Managing Linked Data at Scale: Querying, Integrating, and Sharing

This project aims to develop an efficient system and software tools to make it easy for users to share datasets with each other and integrate data available at geo-distributed engines. The RDF data model allows interlinking entities from different Web sources, where each dataset is independently maintained and accessed via a SPARQL endpoint. Subsequently various applications in life sciences, government open data, decentralized social networks, and Internet of Things, which need to query RDF graphs across geo-distributed and independent endpoints, have emerged. State-of-the-art federated RDF systems usually support a small number of data sources by utilizing schema information. They often cause unnecessary data retrieval and communications, leading to poor scalability and response time; these systems cannot support the need of these emerging applications to access tens to hundreds of geo-distributed RDF datasets.

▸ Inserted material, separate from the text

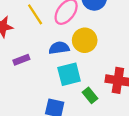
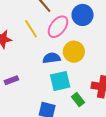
purple rectangle: (21, 60) -> (11, 80), moved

This project mainly addresses these limitations and presents Lusail, a scalable and efficient federated RDF engine for querying large-scale graphs across geo-distributed endpoints. Lusail achieves scalability and low query response time through optimizations at compile and run times. At compile time, we use a novel locality-aware query decomposition [1] that maximizes the number of query triple patterns sent together to a source based on the actual location of the instances satisfying these triple patterns. At run time, we use selectivity- aware and parallel query execution techniques to reduce net- work latency and to increase parallelism by delaying the execution of subqueries expected to return large results. We evaluate Lusail using real data and synthetic benchmarks, with sizes up to billions of triples on an in-house cluster and a geo-distributed public cloud. We show that Lusail outperforms state-of-the-art systems by orders of magnitude in terms of scalability and response time. Lusail is demonstrated at SIGMOD 2017 [2]. A full technical report about Lusail is available at [3].

We also addressed the data sharing problem in a short collaboration between QCRI and MIT. Prof. Ashraf Aboulnaga, from QCRI, and Prof. Tim Berners-Lee, from MIT, led this collaboration. We managed to develop a decentralized platform for social Web called Solid (for Social Linked Data). Solid is based on RDF and Semantic Web technologies, and it achieves the goals of providing data independence and simple yet powerful data management mechanisms. I developed Meccano, an RDF-based system that implements the Solid protocols. More details about Meccano and the Solid protocols are available in [4]. The MIT team developed Solid.js, a javascript library implementing the Solid protocols. The Solid protocols guarantees efficient performance for social applications regardless these applications use Solid.js or not. However, Solid.js aims at accelerating the development life-cycle of Solid applications by writing less code. We demonstrated the Solid platform and Meccano at WWW 2016 [5].